Wednesday, June 11, 2008

"On Evil," by Maimonides

The next discussion will take place on Monday, June 23d in the Village Library auditorium at 7 p.m. We'll discuss some of the following questions (page citations from Great Books Reading and Discussion Program, Third Series, Vol.2):

Interpretive Questions

Page 83: Based on Maimonides’s discussion of matter vs. form, do you accept or reject his statement that “All man’s acts of disobedience and sins are consequent upon his matter and not because of his form, whereas all his virtues are consequent upon his form.”

Page 87: Maimonides writes, “Matter is a strong veil preventing the apprehension of that which is separate from matter from matter as it truly is.... Hence whenever our intellect aspires to apprehend the deity or one of the intellects, there subsists this great veil interposed between the two. This is alluded to in all the books of the prophets ….” How does matter prevent our “apprehension” of pure form? Is M. speaking metaphorically, e.g, when he invokes the line from psalm 97, “Clouds and darkness are around him.”

Page 84: Is Maimonides's statement of the necessity of matter and form to coexist an argument in support of the permanent existence of evil?

Page 90: What does Maimonides mean when he writes, “All evils are privations.” Do his examples (death, illness, poverty, ignorance) support this statement?

Page 91: Maimonides states that “the prophets and the Sages” teach about the “good being in its entirety an essential act of the deity,” and goes on to quote the Talmudic saying that "Nothing that is evil descends from above," but do Maimonides’s own arguments support this belief?

Page 92: Maimonides writes, “Just as a blind man, because of absence of sight, does not cease stumbling, being wounded, and also wounding others, because he has nobody to guide him on his way, the various sects of men – every individual according to the extent of his ignorance – does to himself and to others great evils from which individuals of the species suffer.

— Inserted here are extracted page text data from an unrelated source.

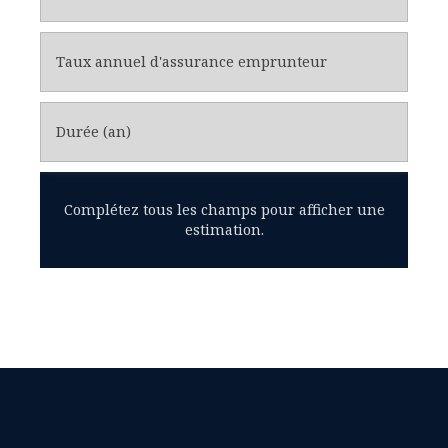
Taux annuel d'assurance emprunteur
Durée (an)
Complétez tous les champs pour afficher une
estimation.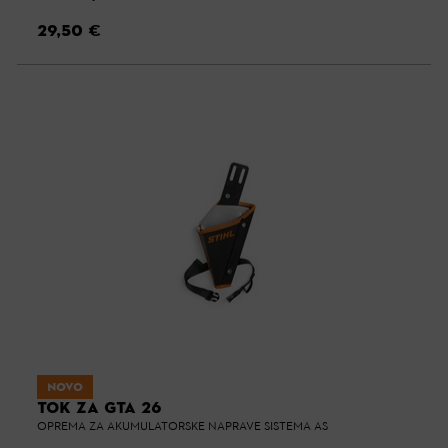
29,50 €
NOVO
TOK ZA GTA 26
OPREMA ZA AKUMULATORSKE NAPRAVE SISTEMA AS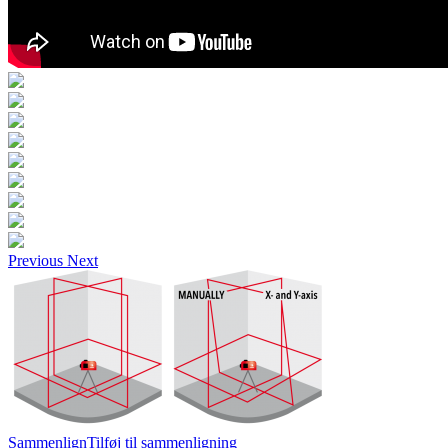
Previous
Next
Sammenlign
Tilføj til sammenligning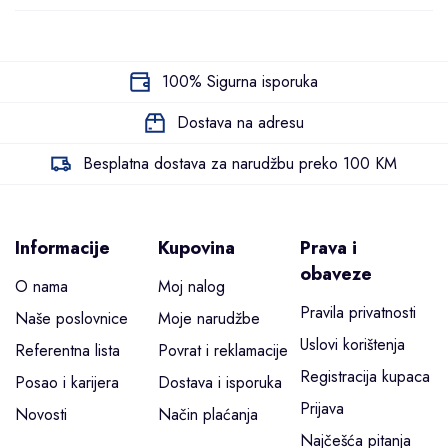
100% Sigurna isporuka
Dostava na adresu
Besplatna dostava za narudžbu preko 100 KM
Informacije
Kupovina
Prava i
obaveze
O nama
Moj nalog
Pravila privatnosti
Naše poslovnice
Moje narudžbe
Uslovi korištenja
Referentna lista
Povrat i reklamacije
Registracija kupaca
Posao i karijera
Dostava i isporuka
Prijava
Novosti
Način plaćanja
Najčešća pitanja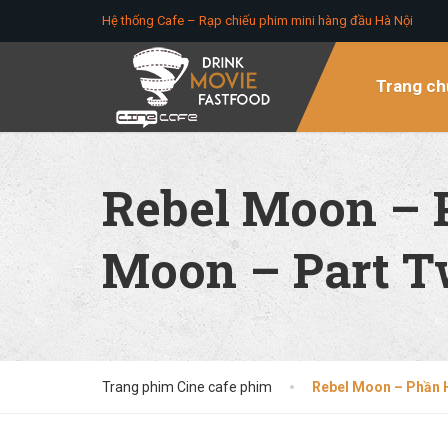
Hệ thống Cafe – Rạp chiếu phim mini hàng đầu Hà Nội
Trang ch
Rebel Moon – P
Moon – Part Tw
Trang phim Cine cafe phim
Rebel Moon – Phần H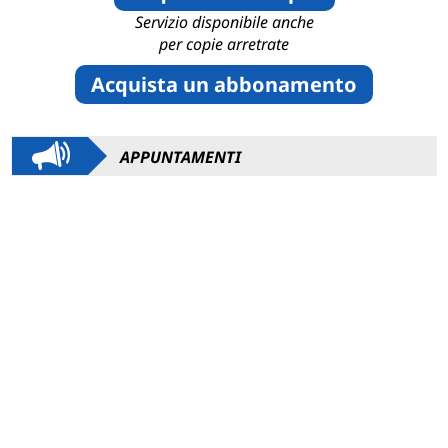
Servizio disponibile anche
per copie arretrate
Acquista un abbonamento
APPUNTAMENTI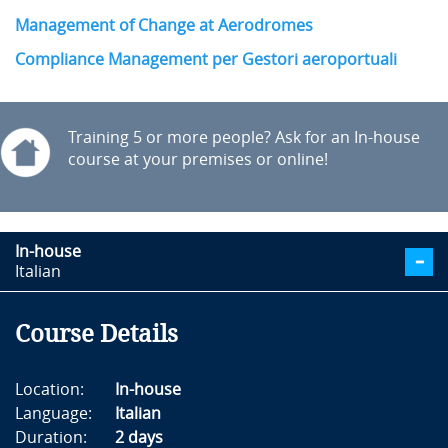
Management of Change at Aerodromes
Compliance Management per Gestori aeroportuali
Training 5 or more people? Ask for an In-house
course at your premises or online!
In-house
Italian
Course Details
Location:
In-house
Language:
Italian
Duration:
2 days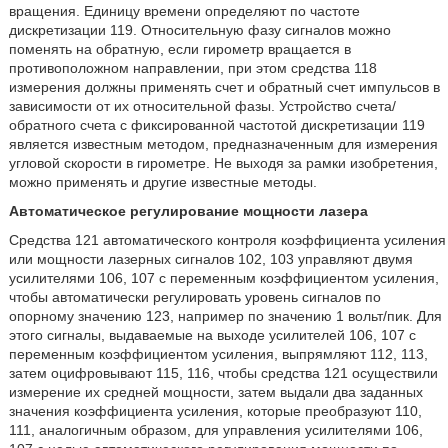
вращения. Единицу времени определяют по частоте
дискретизации 119. Относительную фазу сигналов можно
поменять на обратную, если гирометр вращается в
противоположном направлении, при этом средства 118
измерения должны применять счет и обратный счет импульсов в
зависимости от их относительной фазы. Устройство счета/
обратного счета с фиксированной частотой дискретизации 119
является известным методом, предназначенным для измерения
угловой скорости в гирометре. Не выходя за рамки изобретения,
можно применять и другие известные методы.
Автоматическое регулирование мощности лазера
Средства 121 автоматического контроля коэффициента усиления
или мощности лазерных сигналов 102, 103 управляют двумя
усилителями 106, 107 с переменным коэффициентом усиления,
чтобы автоматически регулировать уровень сигналов по
опорному значению 123, например по значению 1 вольт/пик. Для
этого сигналы, выдаваемые на выходе усилителей 106, 107 с
переменным коэффициентом усиления, выпрямляют 112, 113,
затем оцифровывают 115, 116, чтобы средства 121 осуществили
измерение их средней мощности, затем выдали два заданных
значения коэффициента усиления, которые преобразуют 110,
111, аналогичным образом, для управления усилителями 106,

If there were knowledge, whose relation to the human form is like that of the faculty of sight to the eye, they would refrain from doing any harm to themselves and to others.” If evil comes from ignorance, does M. believe that knowledge can overcome it?

Evaluative Questions

Maimonides states there are three kinds of evil (p. 95-100) : (1) those that result from our physical imperfection ; (2) those that "men inflict on one another," and (3) those "inflicted upon any individual among us by his own action." He says the third kind is much more prevalent than the second kind. Agree? Disagree? What would be some examples of evils we perpetrate upon our own selves?

Page 86: Do you buy Maimonides's argument as to why “Thoughts about sin are worse than sin.”?